Task statement: If a line contains "Features, Reviews & Alternatives", it is the last one to write out; begin with the first line of the records and copy each exactly.

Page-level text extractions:
▽
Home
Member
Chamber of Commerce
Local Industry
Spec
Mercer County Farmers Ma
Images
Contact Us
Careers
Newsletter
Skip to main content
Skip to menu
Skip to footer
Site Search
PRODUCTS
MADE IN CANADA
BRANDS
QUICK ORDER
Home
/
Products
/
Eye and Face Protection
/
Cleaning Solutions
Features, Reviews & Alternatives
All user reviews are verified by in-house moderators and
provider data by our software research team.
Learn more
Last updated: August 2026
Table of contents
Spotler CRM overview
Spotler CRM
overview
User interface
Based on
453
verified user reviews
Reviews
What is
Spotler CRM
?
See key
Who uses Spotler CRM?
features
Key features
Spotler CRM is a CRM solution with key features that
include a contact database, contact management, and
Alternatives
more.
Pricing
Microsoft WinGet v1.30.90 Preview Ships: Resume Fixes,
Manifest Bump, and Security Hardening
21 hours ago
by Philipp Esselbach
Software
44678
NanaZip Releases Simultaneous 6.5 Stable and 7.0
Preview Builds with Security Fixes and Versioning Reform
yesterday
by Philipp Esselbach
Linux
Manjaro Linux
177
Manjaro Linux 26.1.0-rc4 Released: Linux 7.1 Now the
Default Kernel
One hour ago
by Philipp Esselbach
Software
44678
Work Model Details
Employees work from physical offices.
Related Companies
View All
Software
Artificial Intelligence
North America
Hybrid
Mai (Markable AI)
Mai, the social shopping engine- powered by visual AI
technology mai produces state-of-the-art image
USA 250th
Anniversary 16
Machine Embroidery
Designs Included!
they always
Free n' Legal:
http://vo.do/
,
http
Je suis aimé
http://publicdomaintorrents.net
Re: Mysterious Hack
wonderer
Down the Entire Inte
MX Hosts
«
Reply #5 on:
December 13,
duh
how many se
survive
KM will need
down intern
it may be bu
△
Answer to this problem:
Home
Member
Chamber of Commerce
Local Industry
Spec
Mercer County Farmers Ma
Images
Contact Us
Careers
Newsletter
Skip to main content
Skip to menu
Skip to footer
Site Search
PRODUCTS
MADE IN CANADA
BRANDS
QUICK ORDER
Home
/
Products
/
Eye and Face Protection
/
Cleaning Solutions
Features, Reviews & Alternatives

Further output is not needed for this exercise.